Studies from various populations have consistently shown an association between diabetes and cognitive deficits or dementia (112), although the relation between diabetes and the Alzheimer’s type of dementia remains controversial. We have previously reported (10) that diabetes increases the risk of dementia, particularly vascular dementia. Insulin resistance is present in most diabetic patients and is associated with compensatory hyperinsulinemia, which is one of the suggested mechanisms to explain the increased risk of Alzheimer’s disease in diabetic patients (13). The Honolulu-Asia Aging Study (14) demonstrated that the effect of high levels of insulin on the risk of dementia was independent of diabetes and blood glucose. In addition, the metabolic syndrome, a clustering of interrelated metabolic risk factors such as diabetes, obesity, and hypertension, has been linked to cognitive decline (15).

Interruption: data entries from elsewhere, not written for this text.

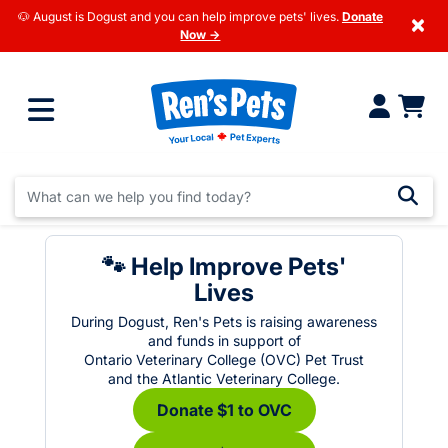
🐶 August is Dogust and you can help improve pets' lives.
Donate
×
Now →
🐾 Help Improve Pets'
Lives
During Dogust, Ren's Pets is raising awareness
and funds in support of
Ontario Veterinary College (OVC) Pet Trust
and the Atlantic Veterinary College.
Donate $1 to OVC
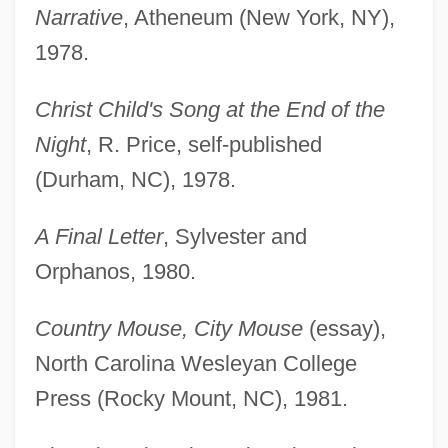
Narrative
, Atheneum (New York, NY),
1978.
Christ Child's Song at the End of the
Night
, R. Price, self-published
(Durham, NC), 1978.
A Final Letter
, Sylvester and
Orphanos, 1980.
Country Mouse, City Mouse
(essay),
North Carolina Wesleyan College
Press (Rocky Mount, NC), 1981.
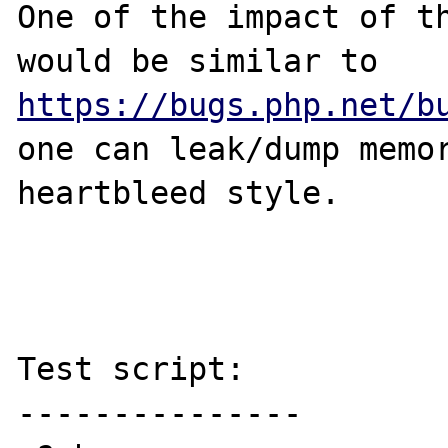
One of the impact of th
would be similar to 
https://bugs.php.net/b
one can leak/dump memor
heartbleed style.

Test script:

---------------
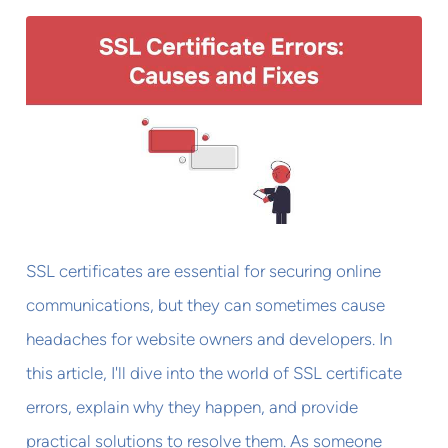
SSL certificates are essential for securing online
communications, but they can sometimes cause
headaches for website owners and developers. In
this article, I'll dive into the world of SSL certificate
errors, explain why they happen, and provide
practical solutions to resolve them. As someone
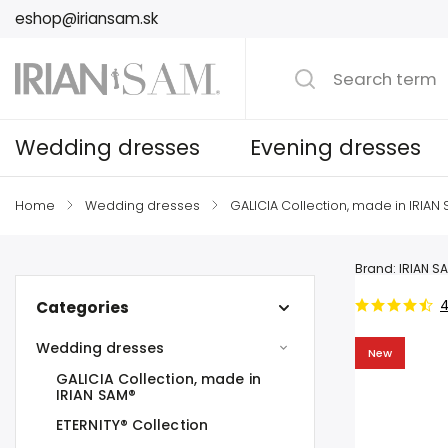
eshop@iriansam.sk
Wedding dresses
Evening dresses
Home
/
Wedding dresses
/
GALICIA Collection, made in IRIAN
Brand:
IRIAN S
4
Categories
Wedding dresses
New
GALICIA Collection, made in
IRIAN SAM®
ETERNITY® Collection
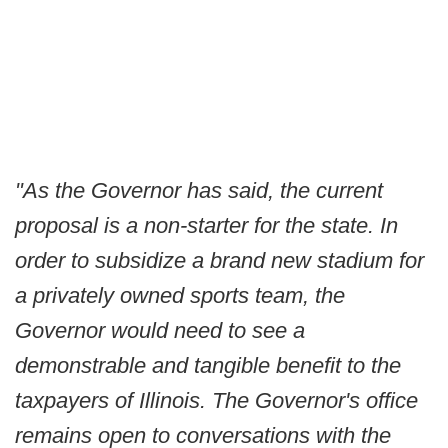
"As the Governor has said, the current
proposal is a non-starter for the state. In
order to subsidize a brand new stadium for
a privately owned sports team, the
Governor would need to see a
demonstrable and tangible benefit to the
taxpayers of Illinois. The Governor's office
remains open to conversations with the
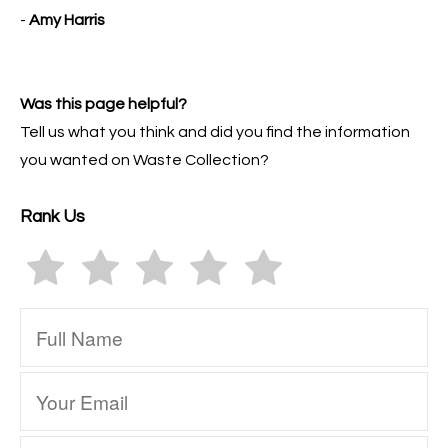
-
Amy Harris
Was this page helpful?
Tell us what you think and did you find the information
you wanted on Waste Collection?
Rank Us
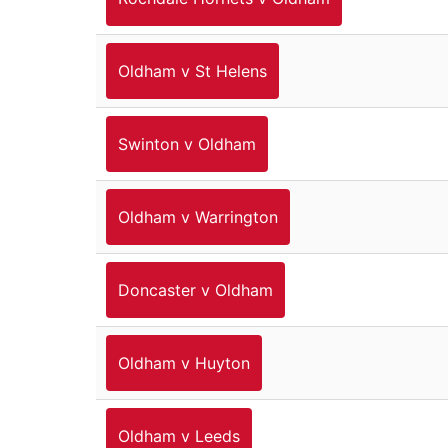
Oldham v St Helens
Swinton v Oldham
Oldham v Warrington
Doncaster v Oldham
Oldham v Huyton
Oldham v Leeds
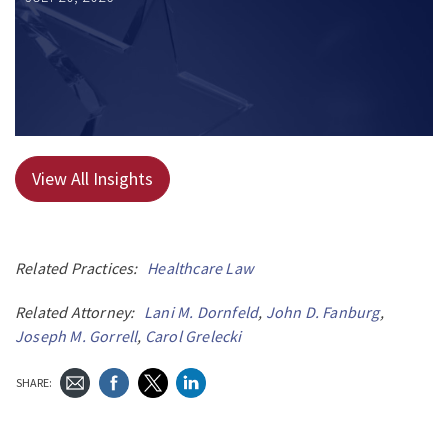
View All Insights
Related Practices:
Healthcare Law
Related Attorney:
Lani M. Dornfeld
,
John D. Fanburg
,
Joseph M. Gorrell
,
Carol Grelecki
SHARE:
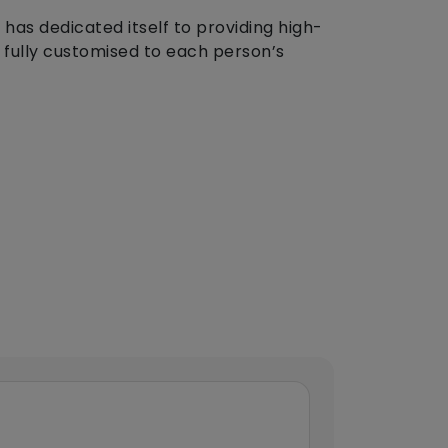
 has dedicated itself to providing high-
is fully customised to each person’s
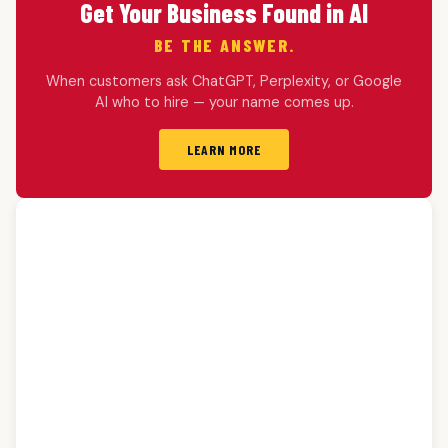
Get Your Business Found in AI
BE THE ANSWER.
When customers ask ChatGPT, Perplexity, or Google
AI who to hire — your name comes up.
LEARN MORE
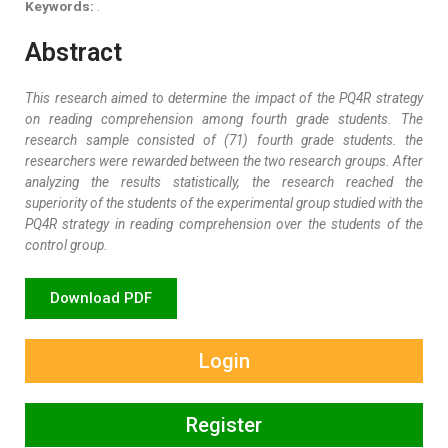
Keywords:
.
Abstract
This research aimed to determine the impact of the PQ4R strategy
on reading comprehension among fourth grade students. The
research sample consisted of (71) fourth grade students. the
researchers were rewarded between the two research groups. After
analyzing the results statistically, the research reached the
superiority of the students of the experimental group studied with the
PQ4R strategy in reading comprehension over the students of the
control group
.
Download PDF
Login
Register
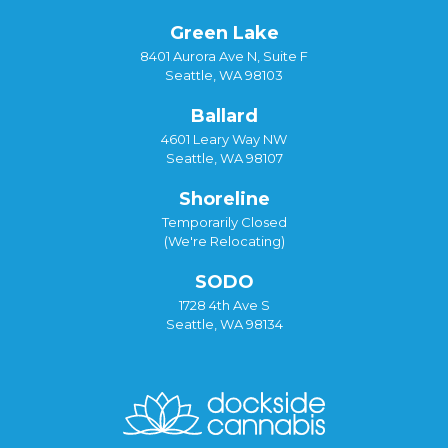
Green Lake
8401 Aurora Ave N, Suite F
Seattle, WA 98103
Ballard
4601 Leary Way NW
Seattle, WA 98107
Shoreline
Temporarily Closed
(We're Relocating)
SODO
1728 4th Ave S
Seattle, WA 98134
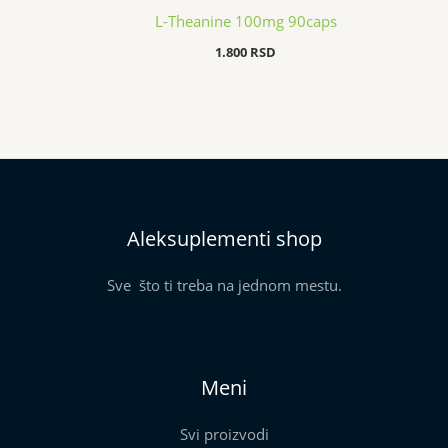
L-Theanine 100mg 90caps
1.800
RSD
Aleksuplementi shop
Sve što ti treba na jednom mestu.
Meni
Svi proizvodi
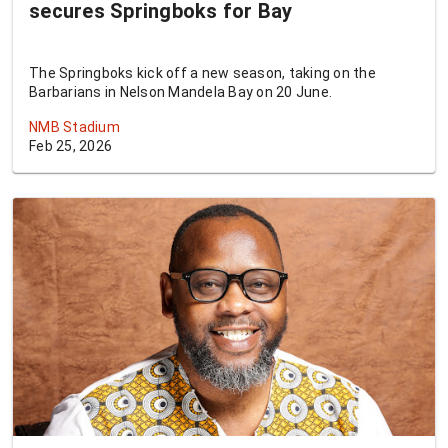
secures Springboks for Bay
The Springboks kick off a new season, taking on the
Barbarians in Nelson Mandela Bay on 20 June.
NMB Stadium
Feb 25, 2026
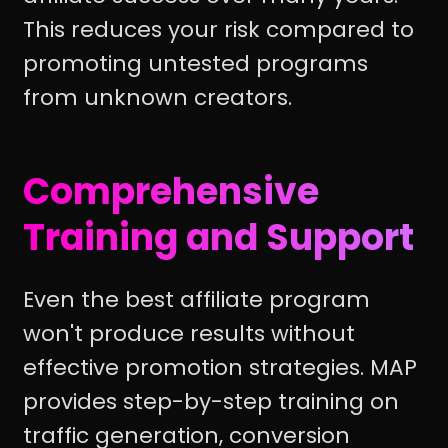
This reduces your risk compared to
promoting untested programs
from unknown creators.
Comprehensive
Training and Support
Even the best affiliate program
won't produce results without
effective promotion strategies. MAP
provides step-by-step training on
traffic generation, conversion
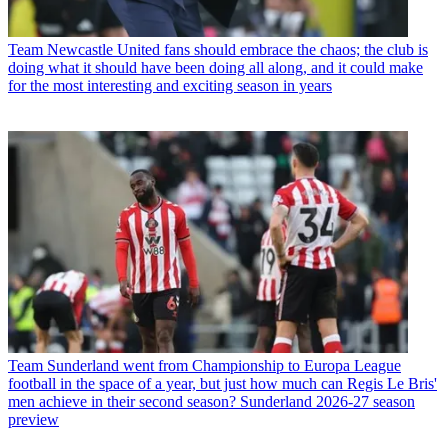
Team
Newcastle United fans should embrace the chaos; the club is
doing what it should have been doing all along, and it could make
for the most interesting and exciting season in years
Team
Sunderland went from Championship to Europa League
football in the space of a year, but just how much can Regis Le Bris'
men achieve in their second season? Sunderland 2026-27 season
preview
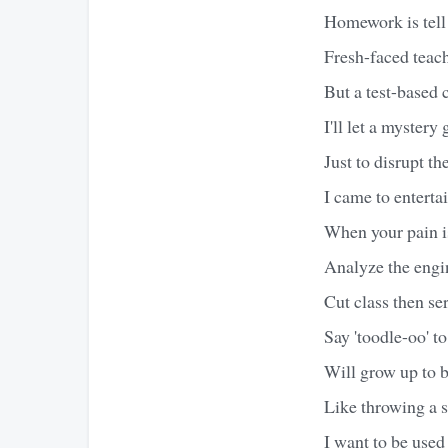
Homework is tell 
Fresh-faced teach
But a test-based 
I'll let a mystery
Just to disrupt th
I came to enterta
When your pain is
Analyze the engin
Cut class then se
Say 'toodle-oo' 
Will grow up to b
Like throwing a s
I want to be used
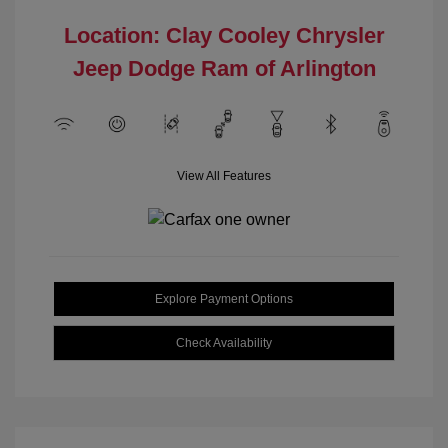
Location: Clay Cooley Chrysler
Jeep Dodge Ram of Arlington
View All Features
Explore Payment Options
Check Availability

Borderline diabetes is the condition of impaired glucose regulation in which blood glucose levels are higher than normal but not high enough to be diagnosed as having diabetes (16). Individuals with borderline diabetes are at increased risk of developing type 2 diabetes (17). The prevalence of borderline diabetes is reported to be ∼4–7% in populations aged ≥65 years (18,19). Borderline diabetes has been found to be related to cognitive deficits. Population-based studies have shown an adverse impact of early stage diabetes or impaired glucose regulation on cognitive functions (1921). In the current study, we sought 1) to investigate the relationship between borderline diabetes and risk of dementia and Alzheimer’s disease, 2) to assess this effect independently from future development of diabetes risk, and 3) to explore its joint effect on dementia risk with two other components of the metabolic syndrome (hypertension and obesity) by analyzing the 9-year follow-up data from a community-based cohort of older adults.

The study population was derived from the Kungsholmen Project, a community-based cohort study on aging and dementia, which is fully described elsewhere (22,23). Briefly, all registered inhabitants who were living in the Kungsholmen district of Stockholm, Sweden, and were aged ≥75 years on 1 October 1987 were initially invited to participate in the project. At baseline (1987–1989), a two-phase survey consisting of a screening phase and a clinical phase was implemented. The screening phase included a health interview and administration of the Mini-Mental State Examination (MMSE) for all 1,810 participants. In the clinical phase, all subjects who screened positive (MMSE ≤23), as well as an age- and sex-stratified random sample of subjects who screened negative (MMSE >23), were invited to undertake a comprehensive physical, neurological, and psychiatric examination usually performed in clinical practice. During the clinical phase, 110 subjects were refusals and 225 were diagnosed as having prevalent dementia according to the Diagnostic and Statistical Manual of Mental Disorders, Revised Third Edition criteria (24). Thus, 1,475 of 1,810 baseline participants were identified as being free of dementia. Of them, 2 subjects had mental disorders and 172 refused to participate in the first follow-up examination (1991–1993) or had moved, and an additional 128 subjects were excluded due to having diabetes at baseline (i.e., history of diabetes, use of antidiabetes medications, or a random blood glucose level ≥11.0 mmol/l) (10) or missing baseline blood glucose data, leaving 1,173 subjects for the current analysis.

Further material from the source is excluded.